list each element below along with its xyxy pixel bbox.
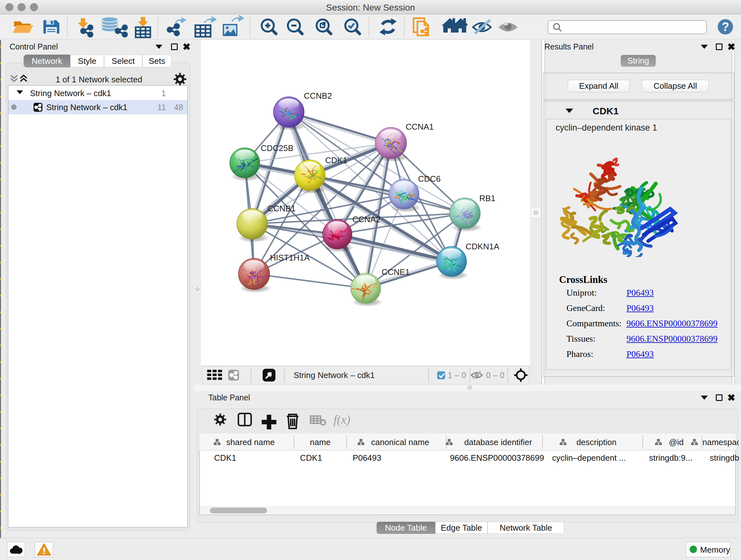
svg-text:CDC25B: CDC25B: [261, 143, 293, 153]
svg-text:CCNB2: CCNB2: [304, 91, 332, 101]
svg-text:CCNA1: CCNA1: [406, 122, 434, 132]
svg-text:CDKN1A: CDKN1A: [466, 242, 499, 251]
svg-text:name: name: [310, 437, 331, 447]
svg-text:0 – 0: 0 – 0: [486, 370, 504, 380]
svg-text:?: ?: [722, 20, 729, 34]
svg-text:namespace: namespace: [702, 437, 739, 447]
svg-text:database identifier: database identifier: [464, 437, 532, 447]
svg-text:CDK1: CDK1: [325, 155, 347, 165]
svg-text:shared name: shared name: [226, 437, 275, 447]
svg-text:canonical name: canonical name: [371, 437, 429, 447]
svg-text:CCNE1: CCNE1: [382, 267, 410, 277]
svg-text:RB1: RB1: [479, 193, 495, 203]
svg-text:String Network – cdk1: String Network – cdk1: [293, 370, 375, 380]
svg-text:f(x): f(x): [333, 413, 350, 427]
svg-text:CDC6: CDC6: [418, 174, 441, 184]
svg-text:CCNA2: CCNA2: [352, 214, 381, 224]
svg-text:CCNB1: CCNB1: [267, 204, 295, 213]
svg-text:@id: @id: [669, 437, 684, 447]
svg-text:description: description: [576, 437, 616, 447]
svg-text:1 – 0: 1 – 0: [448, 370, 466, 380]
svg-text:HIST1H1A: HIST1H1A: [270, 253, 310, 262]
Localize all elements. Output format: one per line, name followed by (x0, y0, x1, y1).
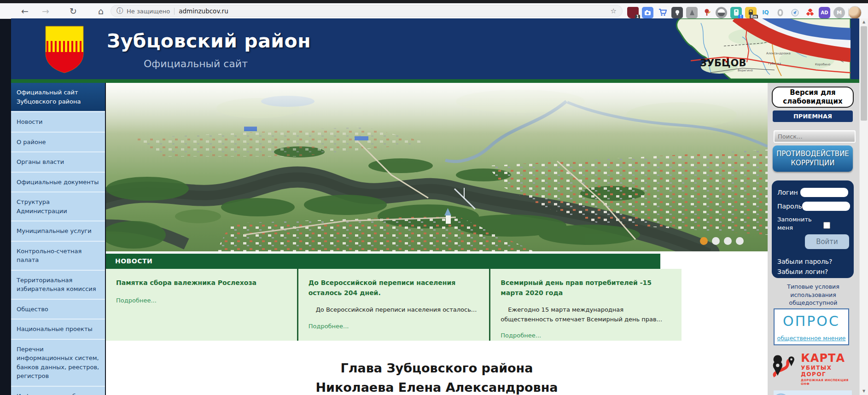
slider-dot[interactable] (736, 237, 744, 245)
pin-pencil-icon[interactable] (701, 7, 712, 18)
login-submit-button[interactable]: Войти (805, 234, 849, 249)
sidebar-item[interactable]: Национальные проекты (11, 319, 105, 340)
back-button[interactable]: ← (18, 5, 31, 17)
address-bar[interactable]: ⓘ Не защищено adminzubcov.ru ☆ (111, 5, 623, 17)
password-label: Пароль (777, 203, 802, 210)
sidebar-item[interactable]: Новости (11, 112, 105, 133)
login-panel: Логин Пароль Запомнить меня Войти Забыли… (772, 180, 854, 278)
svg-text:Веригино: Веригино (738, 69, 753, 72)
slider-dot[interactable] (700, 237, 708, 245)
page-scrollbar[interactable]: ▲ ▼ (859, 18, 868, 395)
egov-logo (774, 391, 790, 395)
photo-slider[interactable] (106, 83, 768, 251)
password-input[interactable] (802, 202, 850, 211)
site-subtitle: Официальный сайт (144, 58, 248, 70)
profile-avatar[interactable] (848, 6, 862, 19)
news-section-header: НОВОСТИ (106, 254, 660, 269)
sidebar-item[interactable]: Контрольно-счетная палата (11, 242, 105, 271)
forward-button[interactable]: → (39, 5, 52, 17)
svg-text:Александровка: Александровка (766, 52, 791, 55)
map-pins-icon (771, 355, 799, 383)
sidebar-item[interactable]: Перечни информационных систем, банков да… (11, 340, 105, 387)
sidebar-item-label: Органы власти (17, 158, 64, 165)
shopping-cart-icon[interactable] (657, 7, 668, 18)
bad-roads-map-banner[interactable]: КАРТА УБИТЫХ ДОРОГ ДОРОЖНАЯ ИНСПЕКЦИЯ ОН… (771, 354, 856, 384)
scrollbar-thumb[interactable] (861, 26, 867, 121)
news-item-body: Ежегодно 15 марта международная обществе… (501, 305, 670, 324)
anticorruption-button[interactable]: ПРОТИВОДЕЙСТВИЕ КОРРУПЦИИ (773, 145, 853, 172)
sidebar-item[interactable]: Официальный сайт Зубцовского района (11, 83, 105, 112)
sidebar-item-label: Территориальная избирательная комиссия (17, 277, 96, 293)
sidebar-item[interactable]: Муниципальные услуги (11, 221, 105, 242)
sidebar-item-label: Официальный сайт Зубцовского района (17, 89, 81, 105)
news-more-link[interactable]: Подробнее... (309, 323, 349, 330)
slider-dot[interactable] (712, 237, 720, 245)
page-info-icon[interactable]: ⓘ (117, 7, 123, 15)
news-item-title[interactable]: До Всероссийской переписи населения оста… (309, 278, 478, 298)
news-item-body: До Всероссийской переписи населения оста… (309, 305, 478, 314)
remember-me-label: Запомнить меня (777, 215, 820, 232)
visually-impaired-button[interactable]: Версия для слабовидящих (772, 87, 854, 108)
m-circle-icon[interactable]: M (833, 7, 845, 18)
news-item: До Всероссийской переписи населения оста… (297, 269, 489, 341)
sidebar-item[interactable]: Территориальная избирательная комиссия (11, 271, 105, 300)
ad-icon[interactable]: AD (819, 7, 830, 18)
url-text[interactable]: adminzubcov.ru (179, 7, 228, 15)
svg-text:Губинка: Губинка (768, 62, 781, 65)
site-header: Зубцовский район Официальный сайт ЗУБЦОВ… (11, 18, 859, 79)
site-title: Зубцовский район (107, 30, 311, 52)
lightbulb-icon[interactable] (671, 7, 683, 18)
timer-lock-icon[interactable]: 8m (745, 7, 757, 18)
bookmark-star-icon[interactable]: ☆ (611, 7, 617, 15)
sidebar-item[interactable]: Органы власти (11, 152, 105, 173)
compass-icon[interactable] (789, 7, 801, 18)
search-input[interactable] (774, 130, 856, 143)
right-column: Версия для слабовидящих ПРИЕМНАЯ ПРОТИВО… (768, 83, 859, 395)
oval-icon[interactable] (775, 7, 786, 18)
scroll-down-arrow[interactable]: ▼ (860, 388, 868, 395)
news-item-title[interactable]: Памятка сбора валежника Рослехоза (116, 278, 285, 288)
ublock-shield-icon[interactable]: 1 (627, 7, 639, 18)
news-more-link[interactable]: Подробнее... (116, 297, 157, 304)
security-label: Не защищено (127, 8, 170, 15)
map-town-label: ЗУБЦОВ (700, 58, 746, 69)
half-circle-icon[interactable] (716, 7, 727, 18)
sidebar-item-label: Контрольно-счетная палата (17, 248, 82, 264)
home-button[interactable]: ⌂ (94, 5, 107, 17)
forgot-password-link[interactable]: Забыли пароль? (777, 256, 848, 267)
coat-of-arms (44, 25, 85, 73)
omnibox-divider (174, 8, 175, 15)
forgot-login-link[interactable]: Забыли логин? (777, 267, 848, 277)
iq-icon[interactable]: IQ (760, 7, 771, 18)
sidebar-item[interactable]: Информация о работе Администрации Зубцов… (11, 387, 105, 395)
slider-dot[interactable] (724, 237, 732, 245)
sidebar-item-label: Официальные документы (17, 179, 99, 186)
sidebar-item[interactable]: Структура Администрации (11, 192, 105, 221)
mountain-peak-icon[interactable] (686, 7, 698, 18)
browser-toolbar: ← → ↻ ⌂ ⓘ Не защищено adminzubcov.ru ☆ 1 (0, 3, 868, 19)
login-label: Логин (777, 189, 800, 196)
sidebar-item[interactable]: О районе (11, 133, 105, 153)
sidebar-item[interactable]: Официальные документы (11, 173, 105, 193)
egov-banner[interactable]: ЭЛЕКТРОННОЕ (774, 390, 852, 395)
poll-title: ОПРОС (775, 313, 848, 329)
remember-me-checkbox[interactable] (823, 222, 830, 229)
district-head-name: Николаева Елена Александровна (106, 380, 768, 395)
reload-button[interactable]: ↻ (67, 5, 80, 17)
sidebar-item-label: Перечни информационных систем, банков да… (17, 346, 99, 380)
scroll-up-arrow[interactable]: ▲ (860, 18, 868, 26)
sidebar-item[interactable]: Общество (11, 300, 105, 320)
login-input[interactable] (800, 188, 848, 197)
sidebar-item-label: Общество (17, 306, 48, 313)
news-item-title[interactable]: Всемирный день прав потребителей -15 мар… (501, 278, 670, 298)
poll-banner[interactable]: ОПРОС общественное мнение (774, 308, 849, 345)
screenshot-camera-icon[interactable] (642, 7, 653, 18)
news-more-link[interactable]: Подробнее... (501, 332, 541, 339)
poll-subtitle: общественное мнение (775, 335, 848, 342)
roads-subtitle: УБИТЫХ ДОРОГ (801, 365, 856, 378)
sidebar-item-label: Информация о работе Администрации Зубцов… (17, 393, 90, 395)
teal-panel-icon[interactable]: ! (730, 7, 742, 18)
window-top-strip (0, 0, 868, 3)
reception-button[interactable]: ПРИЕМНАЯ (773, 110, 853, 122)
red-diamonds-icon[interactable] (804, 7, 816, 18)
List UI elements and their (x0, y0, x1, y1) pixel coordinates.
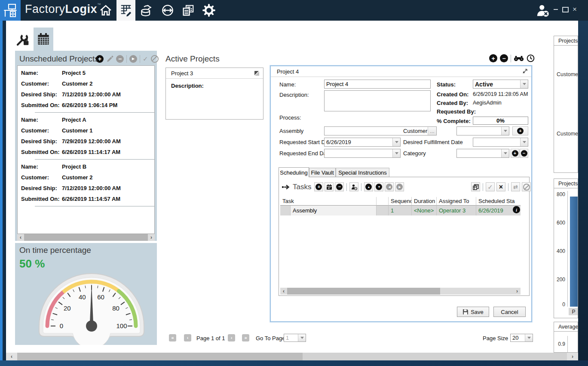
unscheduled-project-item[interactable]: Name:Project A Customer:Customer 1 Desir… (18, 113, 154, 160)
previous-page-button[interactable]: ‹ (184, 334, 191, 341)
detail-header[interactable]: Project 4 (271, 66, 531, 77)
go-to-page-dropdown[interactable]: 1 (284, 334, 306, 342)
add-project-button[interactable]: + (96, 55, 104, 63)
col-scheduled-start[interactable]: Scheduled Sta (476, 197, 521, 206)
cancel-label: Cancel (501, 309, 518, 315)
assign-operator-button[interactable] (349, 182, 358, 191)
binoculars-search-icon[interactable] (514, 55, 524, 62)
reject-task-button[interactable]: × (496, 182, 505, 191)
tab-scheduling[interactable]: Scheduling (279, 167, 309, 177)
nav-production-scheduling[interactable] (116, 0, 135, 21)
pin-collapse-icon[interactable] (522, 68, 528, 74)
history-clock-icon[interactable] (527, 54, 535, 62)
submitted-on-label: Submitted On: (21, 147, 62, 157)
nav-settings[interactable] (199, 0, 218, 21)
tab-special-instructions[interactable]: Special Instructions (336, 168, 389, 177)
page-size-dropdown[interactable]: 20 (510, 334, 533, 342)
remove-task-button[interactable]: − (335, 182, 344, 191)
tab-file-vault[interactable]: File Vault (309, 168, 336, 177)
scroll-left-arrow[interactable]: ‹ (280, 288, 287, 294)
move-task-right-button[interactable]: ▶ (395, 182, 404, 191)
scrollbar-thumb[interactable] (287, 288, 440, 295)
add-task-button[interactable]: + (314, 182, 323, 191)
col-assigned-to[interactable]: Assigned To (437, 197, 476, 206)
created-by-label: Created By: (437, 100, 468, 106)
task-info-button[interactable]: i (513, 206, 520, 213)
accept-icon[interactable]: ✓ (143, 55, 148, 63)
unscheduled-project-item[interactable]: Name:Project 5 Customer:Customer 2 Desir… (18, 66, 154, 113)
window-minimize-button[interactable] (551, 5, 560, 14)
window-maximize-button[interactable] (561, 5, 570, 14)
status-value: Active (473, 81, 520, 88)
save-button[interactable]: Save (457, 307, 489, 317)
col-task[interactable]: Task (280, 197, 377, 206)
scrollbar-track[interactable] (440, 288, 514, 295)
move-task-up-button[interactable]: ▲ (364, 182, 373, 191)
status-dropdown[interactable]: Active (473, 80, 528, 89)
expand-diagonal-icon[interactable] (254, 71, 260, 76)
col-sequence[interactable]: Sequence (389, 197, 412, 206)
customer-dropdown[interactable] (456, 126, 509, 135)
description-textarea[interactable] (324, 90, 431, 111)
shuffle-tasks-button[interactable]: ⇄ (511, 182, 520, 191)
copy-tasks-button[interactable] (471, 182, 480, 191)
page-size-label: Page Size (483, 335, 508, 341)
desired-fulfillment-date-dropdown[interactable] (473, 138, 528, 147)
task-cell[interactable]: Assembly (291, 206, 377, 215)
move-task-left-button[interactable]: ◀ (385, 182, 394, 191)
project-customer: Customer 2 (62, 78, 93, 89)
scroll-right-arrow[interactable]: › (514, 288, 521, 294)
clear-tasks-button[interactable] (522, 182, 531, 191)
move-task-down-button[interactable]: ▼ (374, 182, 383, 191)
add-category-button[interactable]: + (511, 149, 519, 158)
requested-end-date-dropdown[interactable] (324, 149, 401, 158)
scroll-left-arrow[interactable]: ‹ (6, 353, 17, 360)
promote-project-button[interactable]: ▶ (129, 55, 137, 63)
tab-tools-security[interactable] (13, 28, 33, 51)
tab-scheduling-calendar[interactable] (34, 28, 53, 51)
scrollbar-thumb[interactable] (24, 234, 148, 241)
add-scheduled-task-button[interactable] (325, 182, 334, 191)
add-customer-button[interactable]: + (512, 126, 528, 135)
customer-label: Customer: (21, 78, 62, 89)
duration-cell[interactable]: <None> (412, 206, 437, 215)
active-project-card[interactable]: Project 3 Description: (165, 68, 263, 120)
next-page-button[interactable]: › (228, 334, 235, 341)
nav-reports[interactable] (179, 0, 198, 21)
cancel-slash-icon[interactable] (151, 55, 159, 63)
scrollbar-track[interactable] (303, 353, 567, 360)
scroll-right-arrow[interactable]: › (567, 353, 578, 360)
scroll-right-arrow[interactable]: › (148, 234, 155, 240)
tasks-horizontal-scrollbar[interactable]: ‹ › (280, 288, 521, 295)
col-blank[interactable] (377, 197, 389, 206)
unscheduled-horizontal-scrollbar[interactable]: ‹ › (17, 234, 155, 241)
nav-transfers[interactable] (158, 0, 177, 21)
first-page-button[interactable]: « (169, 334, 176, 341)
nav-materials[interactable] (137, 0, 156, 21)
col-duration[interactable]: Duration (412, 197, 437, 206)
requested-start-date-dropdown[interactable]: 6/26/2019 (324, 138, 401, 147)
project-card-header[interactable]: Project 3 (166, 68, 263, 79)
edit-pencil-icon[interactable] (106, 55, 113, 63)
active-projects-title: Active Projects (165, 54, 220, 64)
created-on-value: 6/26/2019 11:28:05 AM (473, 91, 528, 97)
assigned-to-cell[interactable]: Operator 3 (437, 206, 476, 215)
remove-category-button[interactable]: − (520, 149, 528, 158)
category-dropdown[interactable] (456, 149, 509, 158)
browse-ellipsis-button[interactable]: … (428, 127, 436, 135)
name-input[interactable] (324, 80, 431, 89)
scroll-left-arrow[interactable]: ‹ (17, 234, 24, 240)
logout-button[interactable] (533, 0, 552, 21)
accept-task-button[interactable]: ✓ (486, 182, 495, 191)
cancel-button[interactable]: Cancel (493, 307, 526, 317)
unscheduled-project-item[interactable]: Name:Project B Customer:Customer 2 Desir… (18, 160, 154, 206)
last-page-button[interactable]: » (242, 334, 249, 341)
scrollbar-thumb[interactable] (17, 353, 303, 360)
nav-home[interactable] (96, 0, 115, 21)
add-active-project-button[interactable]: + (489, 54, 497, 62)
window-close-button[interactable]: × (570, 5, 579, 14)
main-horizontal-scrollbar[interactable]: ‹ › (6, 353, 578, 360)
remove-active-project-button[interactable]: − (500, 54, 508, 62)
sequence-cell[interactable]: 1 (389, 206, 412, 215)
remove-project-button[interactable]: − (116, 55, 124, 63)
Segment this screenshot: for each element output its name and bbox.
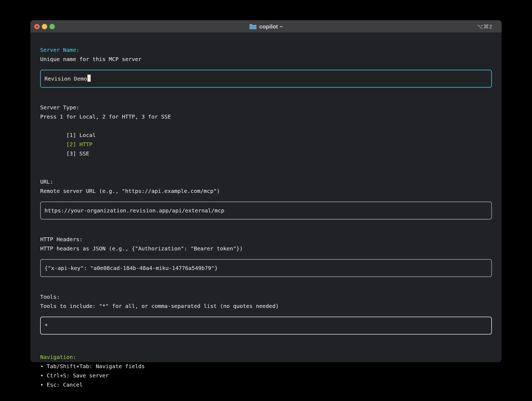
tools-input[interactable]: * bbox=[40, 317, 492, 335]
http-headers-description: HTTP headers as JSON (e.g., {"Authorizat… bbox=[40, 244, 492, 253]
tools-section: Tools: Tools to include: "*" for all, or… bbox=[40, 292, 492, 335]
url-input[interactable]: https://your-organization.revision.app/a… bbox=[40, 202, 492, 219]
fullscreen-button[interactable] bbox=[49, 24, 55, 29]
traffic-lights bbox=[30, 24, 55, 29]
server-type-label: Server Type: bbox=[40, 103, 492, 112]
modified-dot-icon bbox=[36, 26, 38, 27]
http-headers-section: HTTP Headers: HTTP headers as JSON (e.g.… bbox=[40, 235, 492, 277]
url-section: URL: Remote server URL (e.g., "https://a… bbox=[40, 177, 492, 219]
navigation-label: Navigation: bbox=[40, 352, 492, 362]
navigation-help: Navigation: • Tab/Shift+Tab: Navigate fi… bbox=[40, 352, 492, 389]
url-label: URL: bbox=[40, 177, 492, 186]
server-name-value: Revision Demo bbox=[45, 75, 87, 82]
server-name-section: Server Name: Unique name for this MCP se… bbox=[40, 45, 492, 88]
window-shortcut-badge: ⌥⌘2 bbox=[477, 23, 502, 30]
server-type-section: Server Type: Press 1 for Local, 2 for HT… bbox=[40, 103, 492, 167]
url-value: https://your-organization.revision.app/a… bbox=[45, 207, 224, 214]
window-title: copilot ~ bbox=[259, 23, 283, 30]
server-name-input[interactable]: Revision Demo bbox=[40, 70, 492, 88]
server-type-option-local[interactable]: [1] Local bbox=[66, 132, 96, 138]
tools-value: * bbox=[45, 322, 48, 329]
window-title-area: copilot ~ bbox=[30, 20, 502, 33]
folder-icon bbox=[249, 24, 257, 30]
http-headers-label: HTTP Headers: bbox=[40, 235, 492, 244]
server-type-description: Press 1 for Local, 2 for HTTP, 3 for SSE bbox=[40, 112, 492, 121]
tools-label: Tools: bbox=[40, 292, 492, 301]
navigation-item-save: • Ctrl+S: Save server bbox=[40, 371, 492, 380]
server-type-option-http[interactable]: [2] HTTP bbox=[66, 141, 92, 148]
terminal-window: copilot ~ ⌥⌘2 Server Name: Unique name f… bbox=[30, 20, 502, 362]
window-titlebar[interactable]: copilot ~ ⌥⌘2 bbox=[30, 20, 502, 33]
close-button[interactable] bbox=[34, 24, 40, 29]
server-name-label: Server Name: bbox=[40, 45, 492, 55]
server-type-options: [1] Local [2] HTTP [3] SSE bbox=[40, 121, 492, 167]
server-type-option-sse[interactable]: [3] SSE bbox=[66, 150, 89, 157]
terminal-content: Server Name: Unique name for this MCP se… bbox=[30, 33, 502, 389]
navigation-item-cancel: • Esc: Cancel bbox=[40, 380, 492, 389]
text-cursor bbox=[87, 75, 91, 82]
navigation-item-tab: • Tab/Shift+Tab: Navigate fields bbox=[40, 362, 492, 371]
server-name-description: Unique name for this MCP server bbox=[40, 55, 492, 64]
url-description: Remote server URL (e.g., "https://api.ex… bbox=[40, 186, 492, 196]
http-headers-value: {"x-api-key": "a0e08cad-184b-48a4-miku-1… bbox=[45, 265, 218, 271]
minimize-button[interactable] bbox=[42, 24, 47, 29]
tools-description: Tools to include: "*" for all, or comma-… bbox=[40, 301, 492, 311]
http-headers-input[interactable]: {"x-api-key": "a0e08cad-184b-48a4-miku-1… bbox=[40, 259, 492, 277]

• • •

● **Exercise instructions**
The expected answer is a copy of each line above containing "track".

● **Solved problem**
scrollbar-track[interactable] (440, 288, 514, 295)
scrollbar-track[interactable] (303, 353, 567, 360)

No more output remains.